* [What to work on]: Each record that follows is to be reproduced character for character, pictures excepted.
--
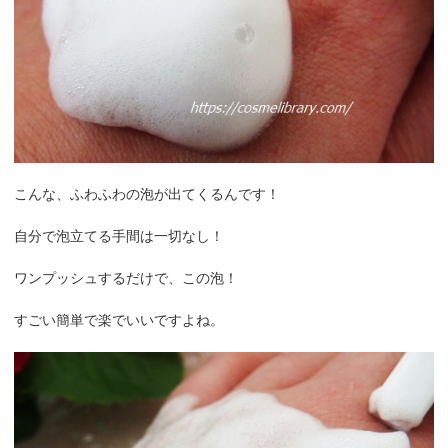
こんな、ふわふわの泡が出てくるんです！
自分で泡立てる手間は一切なし！
ワンプッシュするだけで、この泡！
すごい簡単で楽でいいですよね。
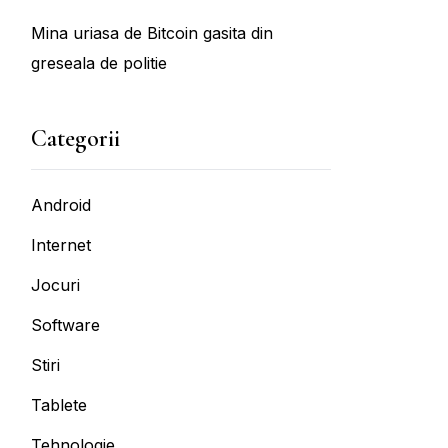
Mina uriasa de Bitcoin gasita din
greseala de politie
Categorii
Android
Internet
Jocuri
Software
Stiri
Tablete
Tehnologie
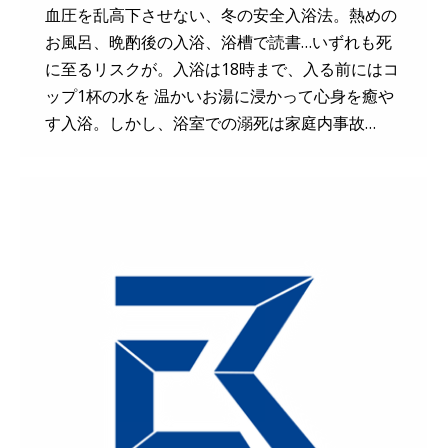
血圧を乱高下させない、冬の安全入浴法。熱めの
お風呂、晩酌後の入浴、浴槽で読書…いずれも死
に至るリスクが。入浴は18時まで、入る前にはコ
ップ1杯の水を 温かいお湯に浸かって心身を癒や
す入浴。しかし、浴室での溺死は家庭内事故…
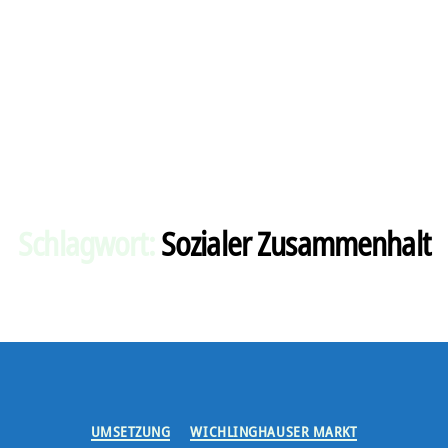
Schlagwort:
Sozialer Zusammenhalt
Kategorien
UMSETZUNG
WICHLINGHAUSER MARKT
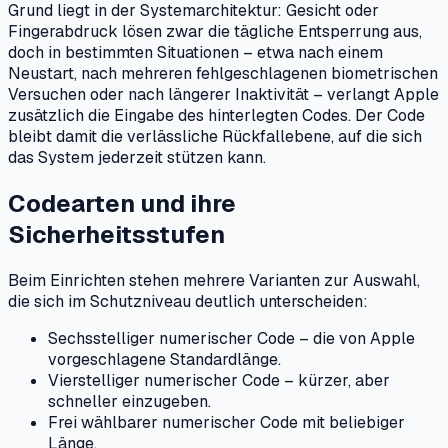
Grund liegt in der Systemarchitektur: Gesicht oder
Fingerabdruck lösen zwar die tägliche Entsperrung aus,
doch in bestimmten Situationen – etwa nach einem
Neustart, nach mehreren fehlgeschlagenen biometrischen
Versuchen oder nach längerer Inaktivität – verlangt Apple
zusätzlich die Eingabe des hinterlegten Codes. Der Code
bleibt damit die verlässliche Rückfallebene, auf die sich
das System jederzeit stützen kann.
Codearten und ihre
Sicherheitsstufen
Beim Einrichten stehen mehrere Varianten zur Auswahl,
die sich im Schutzniveau deutlich unterscheiden:
Sechsstelliger numerischer Code – die von Apple
vorgeschlagene Standardlänge.
Vierstelliger numerischer Code – kürzer, aber
schneller einzugeben.
Frei wählbarer numerischer Code mit beliebiger
Länge.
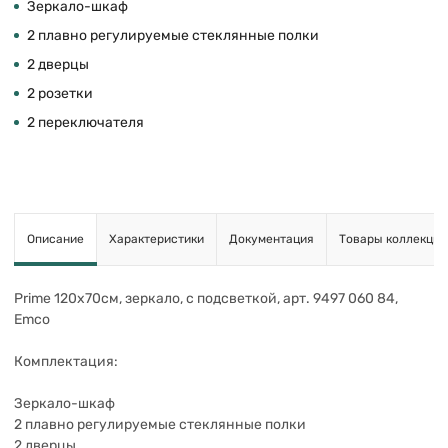
Зеркало-шкаф
2 плавно регулируемые стеклянные полки
2 дверцы
2 розетки
2 переключателя
Описание
Характеристики
Документация
Товары коллекции
Prime 120х70см, зеркало, с подсветкой, арт. 9497 060 84,
Emco
Комплектация:
Зеркало-шкаф
2 плавно регулируемые стеклянные полки
2 дверцы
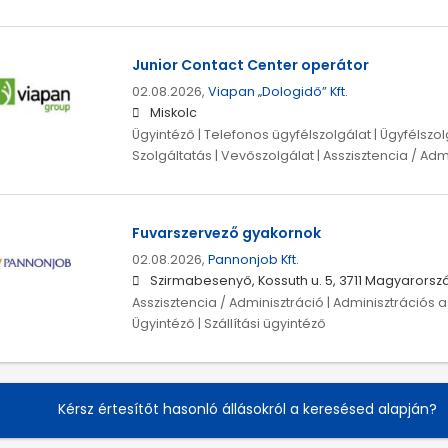
Junior Contact Center operátor
02.08.2026,
Viapan „Dologidő” Kft.
Miskolc
Ügyintéző | Telefonos ügyfélszolgálat | Ügyfélszol
Szolgáltatás | Vevőszolgálat | Asszisztencia / Adm
Fuvarszervező gyakornok
02.08.2026,
Pannonjob Kft.
Szirmabesenyő, Kossuth u. 5, 3711 Magyarorsz
Asszisztencia / Adminisztráció | Adminisztrációs as
Ügyintéző | Szállítási ügyintéző
Kérsz értesítőt hasonló állásokról a keresésed alapján?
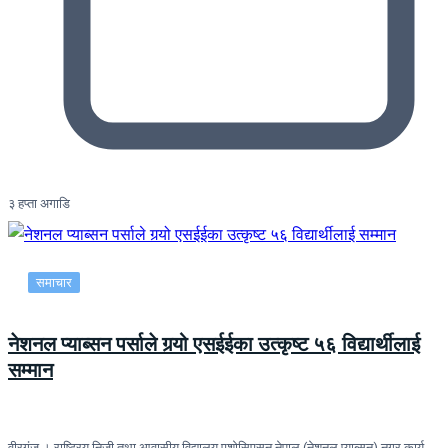
३ हप्ता अगाडि
समाचार
नेशनल प्याब्सन पर्साले गर्‍यो एसईईका उत्कृष्ट ५६ विद्यार्थीलाई
सम्मान
वीरगंज । राष्ट्रिय निजी तथा आवासीय विद्यालय एशोसिएसन नेपाल (नेशनल प्याब्सन) नगर कार्य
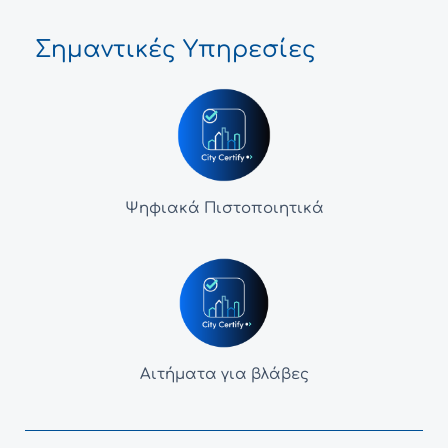
Σημαντικές Υπηρεσίες
Ψηφιακά Πιστοποιητικά
Αιτήματα για βλάβες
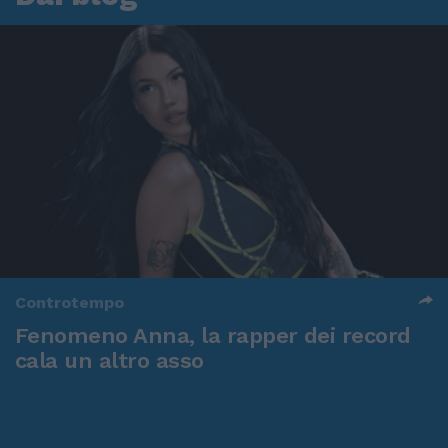
Controtempo
Fenomeno Anna, la rapper dei record
cala un altro asso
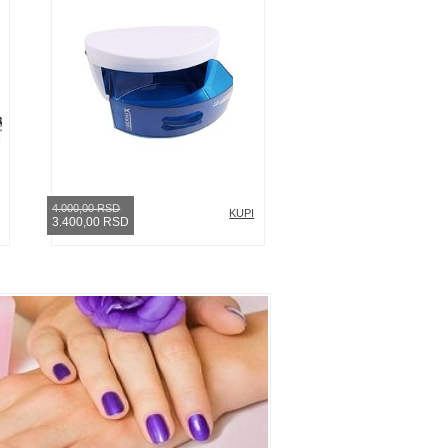
4.000,00 RSD
KUPI
3.400,00 RSD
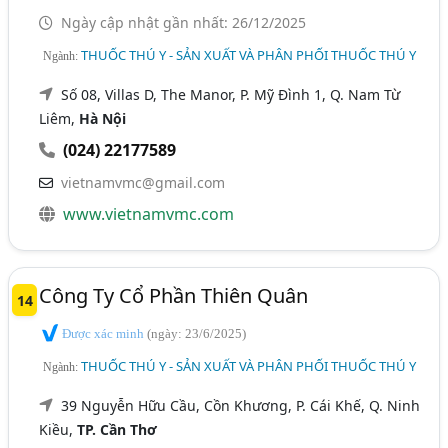
Ngày cập nhật gần nhất: 26/12/2025
THUỐC THÚ Y - SẢN XUẤT VÀ PHÂN PHỐI THUỐC THÚ Y
Ngành:
Số 08, Villas D, The Manor, P. Mỹ Đình 1, Q. Nam Từ
Liêm,
Hà Nội
(024) 22177589
vietnamvmc@gmail.com
www.vietnamvmc.com
Công Ty Cổ Phần Thiên Quân
14
Được xác minh
(ngày: 23/6/2025)
THUỐC THÚ Y - SẢN XUẤT VÀ PHÂN PHỐI THUỐC THÚ Y
Ngành:
39 Nguyễn Hữu Cầu, Cồn Khương, P. Cái Khế, Q. Ninh
Kiều,
TP. Cần Thơ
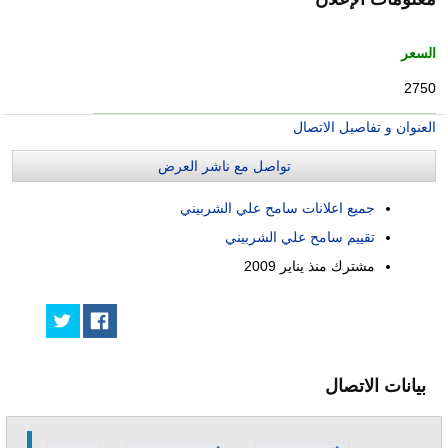
السعر
2750
العنوان و تفاصيل الاتصال
تواصل مع ناشر العرض
جميع اعلانات سامح علي الشربيني
تقييم سامح علي الشربيني
مشترك منذ
يناير 2009
بيانات الاتصال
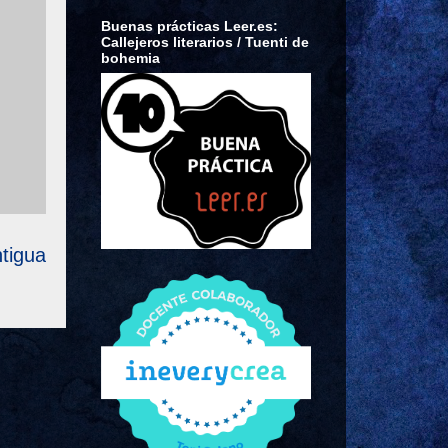
Buenas prácticas Leer.es:
Callejeros literarios / Tuenti de
bohemia
tigua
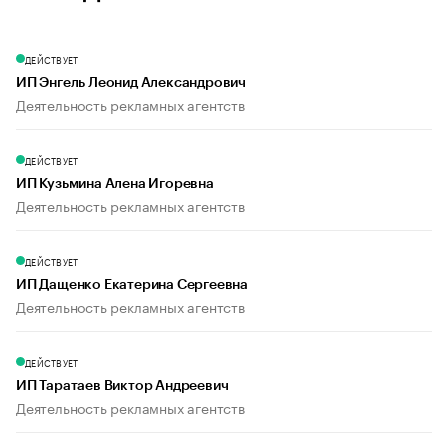
ДЕЙСТВУЕТ
ИП Энгель Леонид Александрович
Деятельность рекламных агентств
ДЕЙСТВУЕТ
ИП Кузьмина Алена Игоревна
Деятельность рекламных агентств
ДЕЙСТВУЕТ
ИП Дащенко Екатерина Сергеевна
Деятельность рекламных агентств
ДЕЙСТВУЕТ
ИП Таратаев Виктор Андреевич
Деятельность рекламных агентств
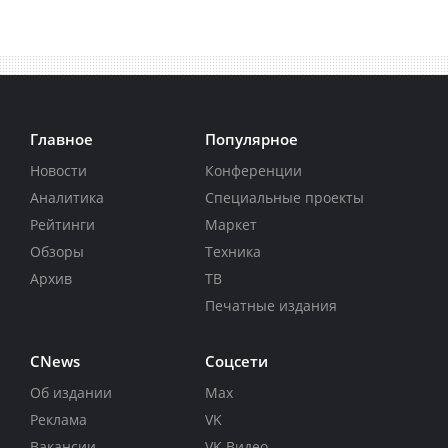
Главное
Популярное
Новости
Конференции
Аналитика
Специальные проекты
Рейтинги
Маркет
Обзоры
Техника
Архив
ТВ
Печатные издания
CNews
Соцсети
Об издании
Max
Реклама
VK
Вакансии
VK Видео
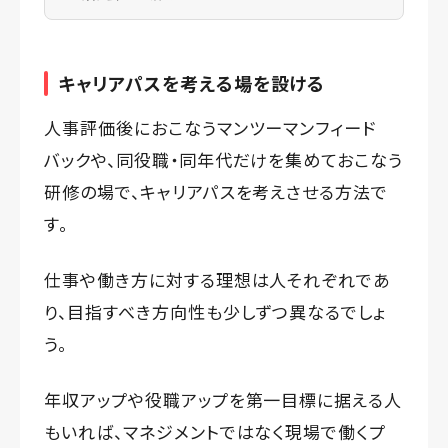
キャリアパスを考える場を設ける
人事評価後におこなうマンツーマンフィード
バックや、同役職・同年代だけを集めておこなう
研修の場で、キャリアパスを考えさせる方法で
す。
仕事や働き方に対する理想は人それぞれであ
り、目指すべき方向性も少しずつ異なるでしょ
う。
年収アップや役職アップを第一目標に据える人
もいれば、マネジメントではなく現場で働くプ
--
* [Reply]:
こんな、ふわふわの泡が出てくるんです！
自分で泡立てる手間は一切なし！
ワンプッシュするだけで、この泡！
すごい簡単で楽でいいですよね。
Mina uriasa de Bitcoin gasita din
greseala de politie
Categorii
Android
Internet
Jocuri
Software
Stiri
Tablete
Tehnologie
血圧を乱高下させない、冬の安全入浴法。熱めの
お風呂、晩酌後の入浴、浴槽で読書…いずれも死
に至るリスクが。入浴は18時まで、入る前にはコ
ップ1杯の水を 温かいお湯に浸かって心身を癒や
す入浴。しかし、浴室での溺死は家庭内事故…
Schlagwort:
Sozialer Zusammenhalt
Kategorien
UMSETZUNG
WICHLINGHAUSER MARKT
Grund liegt in der Systemarchitektur: Gesicht oder
Fingerabdruck lösen zwar die tägliche Entsperrung aus,
doch in bestimmten Situationen – etwa nach einem
Neustart, nach mehreren fehlgeschlagenen biometrischen
Versuchen oder nach längerer Inaktivität – verlangt Apple
zusätzlich die Eingabe des hinterlegten Codes. Der Code
bleibt damit die verlässliche Rückfallebene, auf die sich
das System jederzeit stützen kann.
Codearten und ihre
Sicherheitsstufen
Beim Einrichten stehen mehrere Varianten zur Auswahl,
die sich im Schutzniveau deutlich unterscheiden:
Sechsstelliger numerischer Code – die von Apple
vorgeschlagene Standardlänge.
Vierstelliger numerischer Code – kürzer, aber
schneller einzugeben.
Frei wählbarer numerischer Code mit beliebiger
Länge.
Зеркало-шкаф
2 плавно регулируемые стеклянные полки
2 дверцы
2 розетки
2 переключателя
Описание
Характеристики
Документация
Товары коллекции
Prime 120х70см, зеркало, с подсветкой, арт. 9497 060 84,
Emco
Комплектация:
Зеркало-шкаф
2 плавно регулируемые стеклянные полки
2 дверцы
Junior Contact Center operátor
02.08.2026,
Viapan „Dologidő” Kft.
Miskolc
Ügyintéző | Telefonos ügyfélszolgálat | Ügyfélszol
Szolgáltatás | Vevőszolgálat | Asszisztencia / Adm
Fuvarszervező gyakornok
02.08.2026,
Pannonjob Kft.
Szirmabesenyő, Kossuth u. 5, 3711 Magyarorsz
Asszisztencia / Adminisztráció | Adminisztrációs as
Ügyintéző | Szállítási ügyintéző
Kérsz értesítőt hasonló állásokról a keresésed alapján?
३ हप्ता अगाडि
समाचार
नेशनल प्याब्सन पर्साले गर्‍यो एसईईका उत्कृष्ट ५६ विद्यार्थीलाई
सम्मान
वीरगंज । राष्ट्रिय निजी तथा आवासीय विद्यालय एशोसिएसन नेपाल (नेशनल प्याब्सन) नगर कार्य
Σημαντικές Υπηρεσίες
Ψηφιακά Πιστοποιητικά
Αιτήματα για βλάβες
Controtempo
Fenomeno Anna, la rapper dei record
cala un altro asso
4.000,00 RSD
KUPI
3.400,00 RSD
Ngày cập nhật gần nhất: 26/12/2025
THUỐC THÚ Y - SẢN XUẤT VÀ PHÂN PHỐI THUỐC THÚ Y
Ngành:
Số 08, Villas D, The Manor, P. Mỹ Đình 1, Q. Nam Từ
Liêm,
Hà Nội
(024) 22177589
vietnamvmc@gmail.com
www.vietnamvmc.com
Công Ty Cổ Phần Thiên Quân
14
Được xác minh
(ngày: 23/6/2025)
THUỐC THÚ Y - SẢN XUẤT VÀ PHÂN PHỐI THUỐC THÚ Y
Ngành:
39 Nguyễn Hữu Cầu, Cồn Khương, P. Cái Khế, Q. Ninh
Kiều,
TP. Cần Thơ
السعر
2750
العنوان و تفاصيل الاتصال
تواصل مع ناشر العرض
جميع اعلانات سامح علي الشربيني
تقييم سامح علي الشربيني
مشترك منذ
يناير 2009
بيانات الاتصال
Buenas prácticas Leer.es:
Callejeros literarios / Tuenti de
bohemia
tigua
ДЕЙСТВУЕТ
ИП Энгель Леонид Александрович
Деятельность рекламных агентств
ДЕЙСТВУЕТ
ИП Кузьмина Алена Игоревна
Деятельность рекламных агентств
ДЕЙСТВУЕТ
ИП Дащенко Екатерина Сергеевна
Деятельность рекламных агентств
ДЕЙСТВУЕТ
ИП Таратаев Виктор Андреевич
Деятельность рекламных агентств
Главное
Популярное
Новости
Конференции
Аналитика
Специальные проекты
Рейтинги
Маркет
Обзоры
Техника
Архив
ТВ
Печатные издания
CNews
Соцсети
Об издании
Max
Реклама
VK
Вакансии
VK Видео
キャリアパスを考える場を設ける
人事評価後におこなうマンツーマンフィード
バックや、同役職・同年代だけを集めておこなう
研修の場で、キャリアパスを考えさせる方法で
す。
仕事や働き方に対する理想は人それぞれであ
り、目指すべき方向性も少しずつ異なるでしょ
う。
年収アップや役職アップを第一目標に据える人
もいれば、マネジメントではなく現場で働くプ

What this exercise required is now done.